Sprung ins kalte Wasser
Nachdem der Radsport-Weltverband UCI 1995 eine neue Einheitslizenz für nur eine "Eliteklasse" einführte, wagte man bei der RSG Nürnberg den Sprung ins kalte Wasser. "Wir wechseln ins Lager der Profis, denn wir wollen auch künftig Leistungssport auf hohem Niveau betreiben, da bleibt uns keine andere Wahl", begründete Dieter Burkhardt die Entscheidung, die auch der Hauptsponsor akzeptierte.
Als erste deutsche Amateur-Mannschaft wechselten die Nürnberger 1996 in das Lager der neuen Profi-Kategorie "GSII". Mit dem Wiesbadener Bergspezialisten Jens Zemke als neuen Kapitän schlugen sich die zehn fränkischen Radprofis in ihrer ersten Saison sehr wacker. Klaus Diewald und Steffen Rein gewannen zwei Etappen bei der "Tour de Normandie", Mike Weißmann und Andreas Klier wurden Etappensieger bei der Niedersachsen-Rundfahrt und bei der Boland-Bank-Tour in Südafrika. Insgesamt holten die Nürnberger Profis 19 Saisonsiege im In- und Ausland und erkämpften dadurch 367 wertvolle UCI-Punkte!

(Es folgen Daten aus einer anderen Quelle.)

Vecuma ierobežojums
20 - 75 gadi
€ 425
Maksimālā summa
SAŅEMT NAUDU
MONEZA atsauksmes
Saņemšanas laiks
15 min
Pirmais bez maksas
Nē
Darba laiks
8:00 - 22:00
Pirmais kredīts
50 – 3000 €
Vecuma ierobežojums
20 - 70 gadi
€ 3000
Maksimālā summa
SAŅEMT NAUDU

Mit konstant guten Leistungen überzeugten die inzwischen "Blau-Weißen" auch in den folgenden Jahren alle Skeptiker und überraschten immer wieder mit sehr guten Ergebnissen. Fast hätte es 1999 sogar einen Weltcupsieg für das "Team Nürnberger" gegeben. Bei den "HEW-Cyclassics" in Hamburg spurtete Raphael Schweda im heißen Finish nach 253 Kilometern hinter dem Italiener Mirko Celestino als Zweiter, noch vor dem späteren Weltmeister Roman Vainsteins und Weltcup-Sieger Johan Museeuw über die Ziellinie!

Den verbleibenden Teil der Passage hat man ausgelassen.